Scrooge reverently disclaimed all intention to offend. He then made bold to inquire what business brought her there.

“Your welfare,” said the Ghost.

Scrooge expressed himself much obliged, but could not help thinking that a night of unbroken rest would have been more conducive to that end. The Spirit must have heard him thinking, for it said immediately:

“Your reclamation, then. Take heed.”

It put out its hand as it spoke, and clasped him gently by the arm.

“Rise. And walk with me.”

It would have been in vain for Scrooge to plead that the weather and the hour were not adapted to pedestrian purposes; that bed was warm, and the thermometer a long way below freezing; that he was clad but lightly in his slippers, dressing-gown, and nightcap; and that he had a cold upon him at that time. The grasp, though gentle, was not to be resisted. He rose: but finding that the Spirit made towards the window, clasped his robe in supplication.

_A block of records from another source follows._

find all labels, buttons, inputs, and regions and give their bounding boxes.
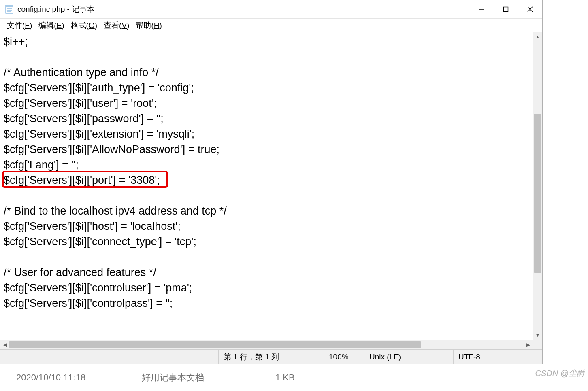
titlebar: config.inc.php - 记事本	[0, 0, 542, 19]
editor-line	[4, 49, 530, 65]
vscroll-thumb[interactable]	[534, 114, 541, 273]
status-encoding: UTF-8	[453, 350, 542, 364]
editor-line: $cfg['Servers'][$i]['AllowNoPassword'] =…	[4, 142, 530, 157]
editor-line: $cfg['Servers'][$i]['connect_type'] = 't…	[4, 234, 530, 249]
editor-line: $cfg['Servers'][$i]['host'] = 'localhost…	[4, 219, 530, 234]
close-icon	[527, 6, 533, 12]
editor-line: /* User for advanced features */	[4, 265, 530, 280]
background-cropped-row: 2020/10/10 11:18 好用记事本文档 1 KB	[0, 364, 588, 391]
menu-format[interactable]: 格式(O)	[68, 19, 100, 32]
statusbar: 第 1 行，第 1 列 100% Unix (LF) UTF-8	[0, 349, 542, 364]
editor-line: /* Authentication type and info */	[4, 65, 530, 80]
svg-rect-1	[6, 5, 13, 7]
svg-rect-6	[504, 7, 508, 12]
maximize-icon	[503, 6, 509, 12]
scroll-down-arrow-icon[interactable]: ▼	[533, 331, 542, 340]
status-position: 第 1 行，第 1 列	[218, 350, 324, 364]
menu-help[interactable]: 帮助(H)	[133, 19, 164, 32]
editor-line: $cfg['Servers'][$i]['password'] = '';	[4, 111, 530, 126]
menu-view[interactable]: 查看(V)	[101, 19, 132, 32]
maximize-button[interactable]	[494, 0, 518, 18]
editor-line: $cfg['Lang'] = '';	[4, 157, 530, 172]
scroll-up-arrow-icon[interactable]: ▲	[533, 32, 542, 41]
editor-line	[4, 188, 530, 203]
editor-line: $cfg['Servers'][$i]['extension'] = 'mysq…	[4, 126, 530, 142]
scroll-left-arrow-icon[interactable]: ◀	[0, 340, 9, 349]
menu-edit[interactable]: 编辑(E)	[36, 19, 66, 32]
notepad-icon	[4, 4, 14, 14]
status-line-ending: Unix (LF)	[364, 350, 453, 364]
editor-area: $i++; /* Authentication type and info */…	[0, 32, 542, 340]
minimize-icon	[479, 6, 484, 12]
close-button[interactable]	[518, 0, 542, 18]
menu-file[interactable]: 文件(F)	[4, 19, 34, 32]
vertical-scrollbar[interactable]: ▲ ▼	[533, 32, 542, 340]
editor-line	[4, 249, 530, 265]
hscroll-track[interactable]	[9, 340, 524, 349]
editor-line: $cfg['Servers'][$i]['auth_type'] = 'conf…	[4, 80, 530, 96]
status-zoom: 100%	[324, 350, 364, 364]
menubar: 文件(F) 编辑(E) 格式(O) 查看(V) 帮助(H)	[0, 19, 542, 32]
editor-line: $cfg['Servers'][$i]['port'] = '3308';	[4, 172, 530, 188]
window-controls	[469, 0, 542, 18]
scroll-right-arrow-icon[interactable]: ▶	[524, 340, 533, 349]
notepad-window: config.inc.php - 记事本 文件(F) 编辑(E) 格式(O) 查…	[0, 0, 543, 364]
minimize-button[interactable]	[469, 0, 494, 18]
status-empty	[0, 350, 218, 364]
vscroll-track[interactable]	[533, 41, 542, 331]
horizontal-scrollbar[interactable]: ◀ ▶	[0, 340, 542, 349]
scroll-corner	[533, 340, 542, 349]
editor-line: $cfg['Servers'][$i]['controlpass'] = '';	[4, 295, 530, 311]
bg-datetime: 2020/10/10 11:18	[16, 372, 85, 383]
text-editor[interactable]: $i++; /* Authentication type and info */…	[0, 32, 533, 340]
bg-filetype: 好用记事本文档	[142, 372, 204, 384]
window-title: config.inc.php - 记事本	[17, 4, 469, 15]
editor-line: /* Bind to the localhost ipv4 address an…	[4, 203, 530, 219]
editor-line: $cfg['Servers'][$i]['user'] = 'root';	[4, 96, 530, 111]
hscroll-thumb[interactable]	[9, 341, 421, 348]
editor-line: $cfg['Servers'][$i]['controluser'] = 'pm…	[4, 280, 530, 295]
editor-line: $i++;	[4, 34, 530, 49]
bg-size: 1 KB	[275, 372, 295, 383]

“I am mortal,” Scrooge remonstrated, “and liable to fall.”

“Bear but a touch of my hand there,” said the Spirit, laying it upon her heart, “and you shall be upheld in more than this.”

As the words were spoken, they passed through the wall, and stood upon an open country road, with fields on either hand. The city had entirely vanished. Not a vestige of it was to be seen.

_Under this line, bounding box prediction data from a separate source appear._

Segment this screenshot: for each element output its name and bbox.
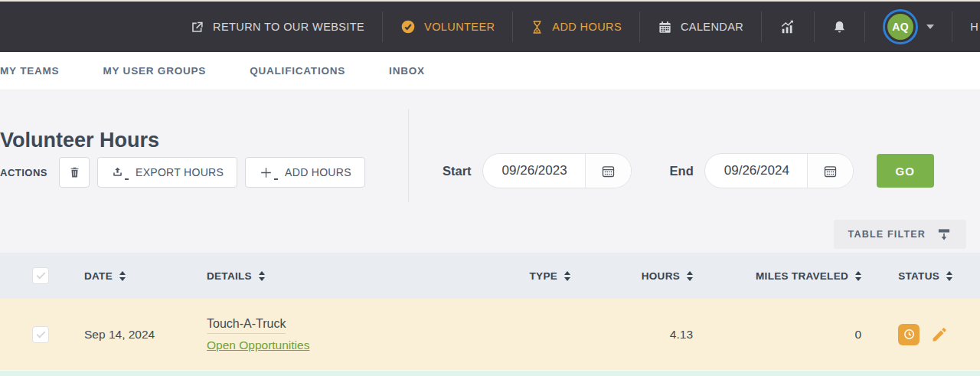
calendar-icon [658, 20, 672, 34]
details-cell: Touch-A-Truck Open Opportunities [184, 317, 436, 352]
start-date-calendar-button[interactable] [585, 154, 631, 188]
page-title: Volunteer Hours [0, 129, 159, 152]
export-hours-button[interactable]: EXPORT HOURS [97, 157, 237, 188]
nav-item-my-user-groups[interactable]: MY USER GROUPS [103, 65, 206, 77]
column-header-hours[interactable]: HOURS [570, 270, 693, 282]
date-filter-bar: Start End [443, 153, 934, 188]
status-cell [861, 324, 980, 345]
select-all-checkbox[interactable] [32, 267, 49, 284]
add-hours-menu-item[interactable]: ADD HOURS [513, 2, 639, 52]
column-label: MILES TRAVELED [756, 270, 848, 282]
end-date-pill [704, 153, 854, 188]
sort-icon [564, 271, 570, 281]
main-content: Volunteer Hours ACTIONS EXPORT HOURS [0, 90, 980, 376]
edit-entry-button[interactable] [929, 325, 949, 345]
truncated-menu-label: H [970, 21, 978, 33]
end-date-label: End [670, 164, 694, 178]
table-row: Sep 14, 2024 Touch-A-Truck Open Opportun… [0, 299, 980, 370]
stats-menu-item[interactable] [762, 2, 814, 52]
start-date-pill [482, 153, 632, 188]
sort-icon [687, 271, 693, 281]
hours-cell: 4.13 [570, 328, 693, 342]
checkmark-icon [36, 270, 45, 280]
delete-hours-button[interactable] [59, 157, 90, 188]
account-menu[interactable]: AQ [865, 2, 952, 52]
sort-icon [119, 271, 126, 281]
column-header-date[interactable]: DATE [61, 270, 184, 282]
row-select-cell [0, 326, 61, 343]
column-header-miles[interactable]: MILES TRAVELED [693, 270, 861, 282]
upload-icon [111, 166, 124, 179]
add-hours-label: ADD HOURS [552, 21, 622, 33]
opportunity-title-link[interactable]: Touch-A-Truck [207, 317, 286, 334]
actions-label: ACTIONS [0, 167, 47, 178]
table-filter-button[interactable]: TABLE FILTER [834, 220, 966, 249]
end-date-input[interactable] [705, 154, 807, 188]
external-link-icon [190, 20, 204, 34]
check-circle-icon [400, 19, 416, 34]
row-checkbox[interactable] [32, 326, 49, 343]
add-hours-label: ADD HOURS [285, 166, 351, 178]
bell-icon [832, 20, 847, 34]
pending-status-icon [898, 324, 920, 345]
start-date-input[interactable] [483, 154, 585, 188]
nav-item-my-teams[interactable]: MY TEAMS [0, 65, 59, 77]
secondary-nav: MY TEAMS MY USER GROUPS QUALIFICATIONS I… [0, 52, 980, 90]
return-to-website-label: RETURN TO OUR WEBSITE [213, 21, 364, 33]
table-header-row: DATE DETAILS TYPE HOURS MILES TRAVELED S… [0, 253, 980, 299]
actions-toolbar: ACTIONS EXPORT HOURS [0, 157, 373, 188]
topbar: RETURN TO OUR WEBSITE VOLUNTEER ADD HOUR… [0, 2, 980, 52]
plus-icon [259, 165, 273, 180]
column-label: DATE [84, 270, 113, 282]
calendar-menu-item[interactable]: CALENDAR [640, 2, 761, 52]
column-header-status[interactable]: STATUS [861, 270, 980, 282]
open-opportunities-link[interactable]: Open Opportunities [207, 338, 309, 352]
start-date-label: Start [443, 164, 472, 178]
sort-icon [946, 271, 952, 281]
date-cell: Sep 14, 2024 [61, 328, 184, 342]
sort-icon [259, 271, 265, 281]
column-label: STATUS [898, 270, 939, 282]
nav-item-qualifications[interactable]: QUALIFICATIONS [250, 65, 345, 77]
hourglass-icon [531, 20, 544, 34]
nav-item-inbox[interactable]: INBOX [389, 65, 425, 77]
bar-chart-icon [779, 18, 796, 35]
icon-baseline-mark [125, 178, 129, 180]
volunteer-label: VOLUNTEER [424, 21, 495, 33]
trash-icon [68, 165, 81, 179]
next-row-edge [0, 370, 980, 376]
table-filter-label: TABLE FILTER [848, 229, 926, 240]
notifications-menu-item[interactable] [815, 2, 864, 52]
checkmark-icon [36, 329, 45, 338]
chevron-down-icon [926, 25, 934, 29]
column-header-type[interactable]: TYPE [436, 270, 570, 282]
hours-table: DATE DETAILS TYPE HOURS MILES TRAVELED S… [0, 253, 980, 370]
avatar: AQ [887, 14, 913, 40]
column-header-details[interactable]: DETAILS [184, 270, 436, 282]
header-select-all-cell [0, 267, 61, 284]
miles-cell: 0 [693, 328, 861, 342]
column-label: TYPE [530, 270, 557, 282]
truncated-menu-item[interactable]: H [952, 2, 980, 52]
section-divider [408, 109, 409, 202]
return-to-website-link[interactable]: RETURN TO OUR WEBSITE [172, 2, 382, 52]
export-hours-label: EXPORT HOURS [136, 166, 224, 178]
volunteer-menu-item[interactable]: VOLUNTEER [383, 2, 512, 52]
filter-collapse-icon [936, 227, 952, 242]
add-hours-button[interactable]: ADD HOURS [245, 157, 365, 188]
calendar-label: CALENDAR [681, 21, 743, 33]
sort-icon [855, 271, 861, 281]
avatar-ring: AQ [883, 9, 918, 44]
go-button[interactable]: GO [877, 154, 934, 188]
column-label: DETAILS [207, 270, 252, 282]
icon-baseline-mark [274, 178, 278, 180]
column-label: HOURS [642, 270, 680, 282]
end-date-calendar-button[interactable] [807, 154, 853, 188]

– A Christmas Carol, Stave 2: The First of the Three Spirits

In keeping with the Dickens,” A Christmas Carol” theme, here is my card from last year. It’s the ghost of Jacob Marley appearing in Scrooge’s doorknocker. Jacob Marley was Scrooge’s business partner and like Scrooge, he too put profit above all else. This visage in the doorknocker is the first hint that for Scrooge, this would be no ordinary night.

Marley’s face. It was not in impenetrable shadow
as the other objects in the yard were, but had a
dismal light about it, like a bad lobster in a dark
cellar. It was not angry or ferocious, but looked
at Scrooge as Marley used to look: with ghostly
spectacles turned up on its ghostly forehead. The
hair was curiously stirred, as if by breath or hot air;
and, though the eyes were wide open, they were perfectly
motionless. That, and its livid colour, made it
horrible; but its horror seemed to be in spite of the
face and beyond its control, rather than a part or
its own expression.”
– A Christmas Carol, Stave 1: Marley’s Ghost

Thanks to my neighbor John for posing as Jacob Marley. He’s a home inspector by trade. We tried a few shots with a wig and spectacles, as in the text but they made combinding the two images more difficult so I decided not to clone them in. I bought the lions head doorknocker on e bay and mounted it on an old door I found in our basement. I drug the door onto the deck and photographed it in open shade and filled the shadow side with a sheet of foam core. John was photographed in front of a piece of black cloth and lit from his right, with a single Cometlite head with bare reflector. A foamcore reflector was used to fill the shadow on his left. In Photoshop, I lowered the color temperture to turn the images blue, simulating night time. After opening both images I used the clone tool at 50% to superimpose John’s face over the doorknocker.